With the market’s so-called fear index trading at unseasonable lows, investors may be tempted to settle in for a quiet vacation. Don’t count on it.
For investors who closely monitor the VIX, which measures market volatility and is sometimes referred to as the “fear index,” recent readings may suggest it’s time to book that quiet summer vacation.
Naturally, if you watch the VIX that closely, you also probably suspect that its current lows are unsustainable. Something’s gotta give, even if you don’t know what it will be, or when it will hit.
Heading into the summer, a number of events may yet push market volatility higher.
After all, we’ve been here before. Remember how the euro crisis escalated in 2012, or when bond markets threw a taper tantrum in 2013, or when China’s central bank rejigged its renminbi regime in 2015? It’s precisely in times like these—during the lull—when investors should assess the risk of more turbulent markets to come.

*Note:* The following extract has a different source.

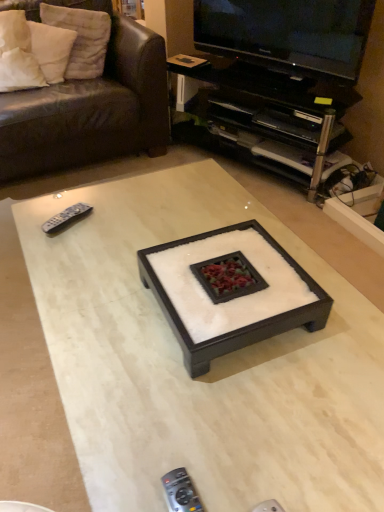 Where is `vacant space situated above white marble coffee table at center, positioned as the 2th coffee table in top-to-bottom order (from a real-world perspective)`? The width and height of the screenshot is (384, 512). vacant space situated above white marble coffee table at center, positioned as the 2th coffee table in top-to-bottom order (from a real-world perspective) is located at coordinates (152, 309). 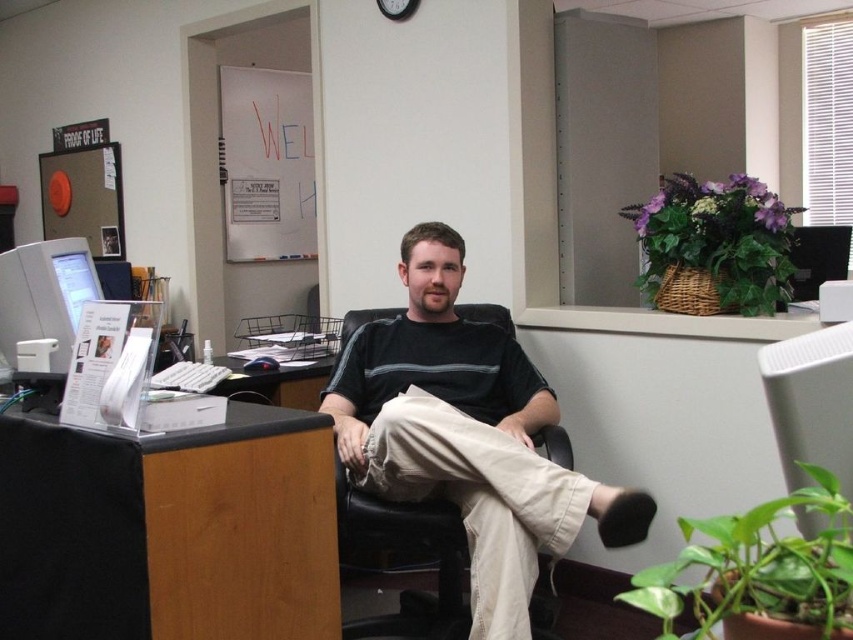 Question: Is black matte computer desk at lower left positioned at the back of dark gray striped shirt at center?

For now, a strong earnings season on both sides of the Atlantic has left equity markets feeling reassured that investors and stock markets aren’t disconnected from fundamental reality. Meanwhile, on the policy front, central banks seem to be proceeding cautiously and communicating clearly. This has meant a gradual tightening policy at the Federal Reserve, and maintaining an expansionary stance at the European Central Bank.
What could go wrong?
As it turns out, heading into the summer, a number of events may yet push market volatility higher. For starters, both the Fed and ECB could still surprise markets at their respective June meetings. While a Fed rate increase and an ECB hold are considered highly likely, unexpected shifts in forward guidance, especially on balance-sheet policies, are a risk. A shrinking Fed balance sheet means weaker market technicals and smaller shock absorbers. Meanwhile, our U.S. fixed-income strategists highlight that both mortgage-backed securities and Treasuries will experience a sizeable swing in new issuance into positive territory next year.
Internationally, a set of factors, ranging from a further material decline in oil and commodity prices, an unexpected surge of protectionist policy measures, a sharp escalation in geopolitical tensions, or concerns about policy over-tightening in China, could reduce global risk appetite.

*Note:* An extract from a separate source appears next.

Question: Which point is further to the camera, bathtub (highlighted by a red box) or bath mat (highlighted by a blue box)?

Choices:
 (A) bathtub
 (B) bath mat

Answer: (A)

Equally, any indication that U.S. economic growth has failed to gain momentum in the second quarter would likely rattle markets. Indeed, a plunge in our real-time big-data activity indicator in the U.S. hints at a possible softening in second-quarter GDP tracking estimates. That could challenge the conjecture that the subdued hard data would eventually catch up with the relatively elevated soft surveys of consumer and business sentiment.
Against this backdrop, and with less liquid market conditions over the summer in mind, our cross-asset strategists looked at the implications of the VIX temporarily falling below 10. They argue that such historically low volatility—while in sync with other risk and volatility metrics—is unlikely to be sustained. Looking at historical market performance, they found that equities usually do okay in the wake of such low VIX readings and often only experience modest declines.
They also note that such low-volatility periods have persisted for at least two to three months, in the current context, just in time for the summer vacation season in many countries, which is why investors might want to hedge against unexpected market moves before they head off for their holidays.